Last edited by Nuvendil - on 20 December 2017

SegataSanshiro said:
It's funny how people who live in the UK (tho this is Irish) mock Americans for thinking they all have the same accent yet topics like this do the same thinking the yanks all have the same accent. Brooklyn (pre hipster) sounded different than most NYC people. NYC in general sounds different than Boston. Georgia Southern accent is vastly different than a Tennessee accent. Where I live we don't have an accent at all. There is no singular 'American Accent' at all.

To be fair the amount of accents in the UK is quite uncanny for such a small area of land in comparison to the US. It's honestly something I look to be just a signature and one of the most famous stables of British culture.

From what I've found online is that there are about 56 main "accent types" in the British Isles, but within each of those accent types there are scores or even hundreds of distinctive variations. In comparison there are about 42 recognised accents in the USA with much less town-to-town variation and much more mutual comprehensibility.

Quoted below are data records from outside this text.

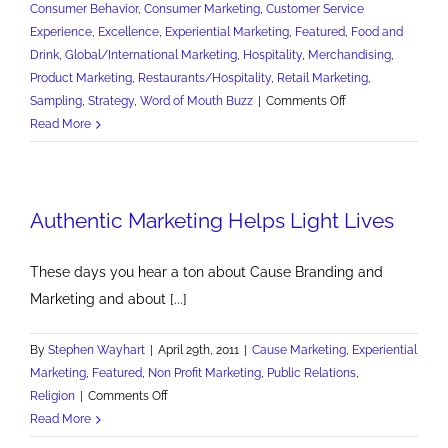
Consumer Behavior
,
Consumer Marketing
,
Customer Service
Experience
,
Excellence
,
Experiential Marketing
,
Featured
,
Food and
Drink
,
Global/International Marketing
,
Hospitality
,
Merchandising
,
Product Marketing
,
Restaurants/Hospitality
,
Retail Marketing
,
on
Sampling
,
Strategy
,
Word of Mouth Buzz
|
Comments Off
Show
Read More
and
Tell
More
Authentic Marketing Helps Light Lives
to
Sell
More
These days you hear a ton about Cause Branding and
Marketing and about [...]
By
Stephen Wayhart
|
April 29th, 2011
|
Cause Marketing
,
Experiential
Marketing
,
Featured
,
Non Profit Marketing
,
Public Relations
,
on
Religion
|
Comments Off
Authentic
Read More
Marketing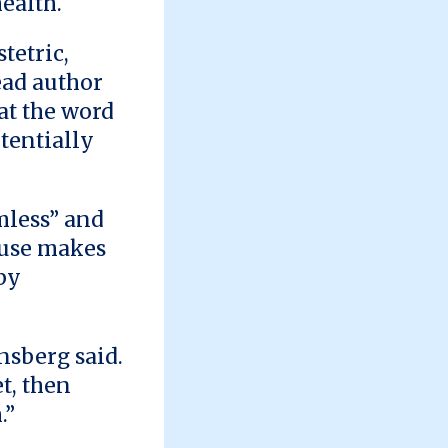
ealth.
tetric,
ead author
at the word
tentially
mless” and
 use makes
by
nsberg said.
t, then
.”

I personally have never mocked a group of people for sounding all the same (to be honest I don't get what there is to even mock in that), although every country has a stereotypical accent whether it be American, English, Scottish, Canadian, French or Irish so on and so on that people just associate with each country.



Now that I watched some more videos, it's actually some Northern Irish accents that sound the most similar to American accents.